Distributed System - Important Topics - Part 3

Names, Identifiers and Addresses, Flat naming, Structured Naming, Attribute-Based naming

Overview

  • Names are identifiers for various things like entities, locations, and resources.
  • The goal is to resolve these names to what they actually represent.
    • Human-Friendly Names: How to structure names that are easy for humans to understand, such as in file systems or the World Wide Web.
      • Example: World Wide Web, “www.google.com” is easier to remember than IP address like “142.250.191.46”.
    • Location-Independent Naming: Finding a way to identify entities without depending on their current location.
      • Example: DNS (Domain Name System), Resolves domain names to IP addresses, allowing you to access a website from anywhere.
    • Attribute-Based Resolution: Resolving names by using attributes of the entity they refer to.
      • Example: Database Query, Using SQL to find records based on attributes like “age” or “email”.

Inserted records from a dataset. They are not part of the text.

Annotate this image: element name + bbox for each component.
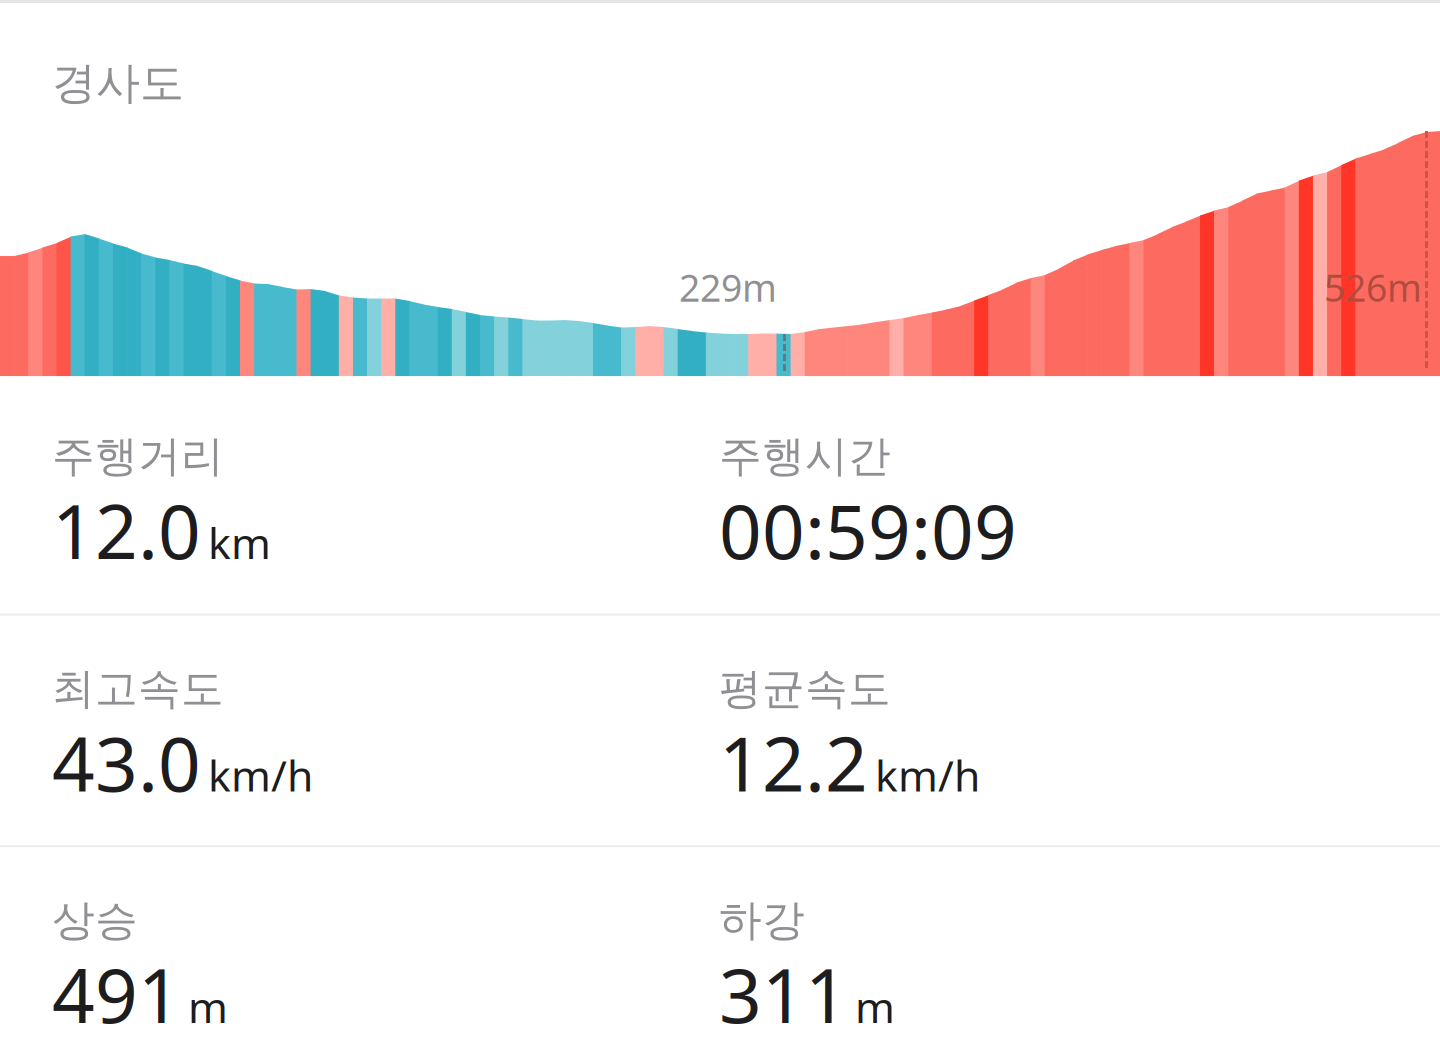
button[interactable]: 주행시간 (719, 430, 1386, 580)
staticText: 12.2 (719, 713, 868, 812)
button[interactable]: 상승 (52, 894, 719, 1044)
button[interactable]: 하강 (719, 894, 1386, 1044)
staticText: 주행시간 (719, 430, 891, 482)
button[interactable]: 최고속도 (52, 663, 719, 812)
staticText: 상승 (52, 894, 138, 947)
staticText: 526m (1324, 262, 1422, 312)
staticText: km (208, 514, 271, 571)
staticText: 하강 (719, 894, 805, 947)
staticText: m (855, 978, 895, 1035)
staticText: 00:59:09 (719, 480, 1017, 580)
staticText: 311 (719, 945, 848, 1044)
staticText: km/h (875, 747, 980, 803)
staticText: 평균속도 (719, 663, 891, 715)
staticText: km/h (208, 747, 313, 803)
staticText: 43.0 (52, 713, 201, 812)
staticText: 491 (52, 945, 181, 1044)
staticText: 주행거리 (52, 430, 224, 482)
button[interactable]: 주행거리 (52, 430, 719, 580)
staticText: m (188, 978, 228, 1035)
staticText: 229m (679, 262, 777, 312)
staticText: 12.0 (52, 480, 201, 580)
button[interactable]: 평균속도 (719, 663, 1386, 812)
staticText: 경사도 (52, 56, 184, 110)
staticText: 최고속도 (52, 663, 224, 715)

Names, Identifiers and Addresses

  • Name: in a distributed system is a string of bits or characters used to refer to an entity.
  • Entity: something that is operated on using some access point.
  • Entities: hosts, printers, disks, files, processes, users, mailboxes, web pages, graphical windows, messages,network connections, etc.
  • Address: Name that refers to an access point of an entity.
    • An entity may have multiple access points and addresses.
  • Identifiers: Used to uniquely identify an entity.
  • An identifier is a name with the following properties
    • An identifier refers to at most one entity
    • Each entity is referred to by at most one identifier
    • An identifier always refers to the same entity (i.e., it is Never reused)
  • Name resolution maps a name to its address.
    • Name resolution is performed by a naming system.
    • In a distributed system, a naming system is itself distributed.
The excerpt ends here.